_ASSIGNMENT_
In the records, find each line where "были" occurs, and copy it.

_DATA UNDER STUDY_
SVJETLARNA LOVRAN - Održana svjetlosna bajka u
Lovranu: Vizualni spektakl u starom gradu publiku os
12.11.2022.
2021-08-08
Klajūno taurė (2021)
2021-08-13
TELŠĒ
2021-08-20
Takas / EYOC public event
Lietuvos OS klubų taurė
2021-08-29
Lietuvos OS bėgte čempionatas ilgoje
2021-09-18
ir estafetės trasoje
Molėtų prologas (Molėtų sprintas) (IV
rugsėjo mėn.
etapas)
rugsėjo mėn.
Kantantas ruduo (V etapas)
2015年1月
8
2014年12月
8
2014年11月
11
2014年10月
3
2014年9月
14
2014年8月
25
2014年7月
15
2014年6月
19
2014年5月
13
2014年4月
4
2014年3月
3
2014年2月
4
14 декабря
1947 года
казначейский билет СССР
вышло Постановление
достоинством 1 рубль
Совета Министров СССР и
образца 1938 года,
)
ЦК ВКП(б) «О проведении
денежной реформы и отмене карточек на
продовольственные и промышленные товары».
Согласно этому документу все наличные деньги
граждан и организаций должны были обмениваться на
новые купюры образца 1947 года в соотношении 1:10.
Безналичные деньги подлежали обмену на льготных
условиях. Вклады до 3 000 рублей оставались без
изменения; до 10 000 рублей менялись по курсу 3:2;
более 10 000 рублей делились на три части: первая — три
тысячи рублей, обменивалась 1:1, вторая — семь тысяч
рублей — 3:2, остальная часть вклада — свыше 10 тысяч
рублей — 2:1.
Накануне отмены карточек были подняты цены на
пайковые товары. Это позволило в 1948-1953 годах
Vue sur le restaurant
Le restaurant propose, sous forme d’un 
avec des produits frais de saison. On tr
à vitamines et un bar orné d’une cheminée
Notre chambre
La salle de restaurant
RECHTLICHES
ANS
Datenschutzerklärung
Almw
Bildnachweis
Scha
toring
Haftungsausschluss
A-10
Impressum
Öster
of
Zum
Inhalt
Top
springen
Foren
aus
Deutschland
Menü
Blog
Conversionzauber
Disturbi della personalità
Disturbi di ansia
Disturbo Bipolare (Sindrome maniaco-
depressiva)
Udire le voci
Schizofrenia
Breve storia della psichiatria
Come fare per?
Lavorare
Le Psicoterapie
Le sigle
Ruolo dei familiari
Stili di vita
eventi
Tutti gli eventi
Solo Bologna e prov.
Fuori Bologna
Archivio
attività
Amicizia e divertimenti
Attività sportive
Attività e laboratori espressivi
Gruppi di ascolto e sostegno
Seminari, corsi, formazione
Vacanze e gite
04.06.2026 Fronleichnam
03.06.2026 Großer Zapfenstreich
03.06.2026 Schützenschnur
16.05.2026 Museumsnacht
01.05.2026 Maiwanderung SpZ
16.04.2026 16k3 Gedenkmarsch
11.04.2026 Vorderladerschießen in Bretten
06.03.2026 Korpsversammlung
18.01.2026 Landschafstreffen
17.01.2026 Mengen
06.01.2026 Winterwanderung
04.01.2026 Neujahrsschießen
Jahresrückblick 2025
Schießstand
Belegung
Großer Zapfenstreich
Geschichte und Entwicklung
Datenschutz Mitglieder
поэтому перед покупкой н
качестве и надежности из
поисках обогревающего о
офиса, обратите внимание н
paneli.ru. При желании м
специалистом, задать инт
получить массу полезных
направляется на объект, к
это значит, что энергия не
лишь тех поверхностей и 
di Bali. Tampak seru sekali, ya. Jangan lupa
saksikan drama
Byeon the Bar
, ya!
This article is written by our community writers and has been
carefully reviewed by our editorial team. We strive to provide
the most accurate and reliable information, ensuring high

_ANSWER TO THIS TASK_
граждан и организаций должны были обмениваться на
Накануне отмены карточек были подняты цены на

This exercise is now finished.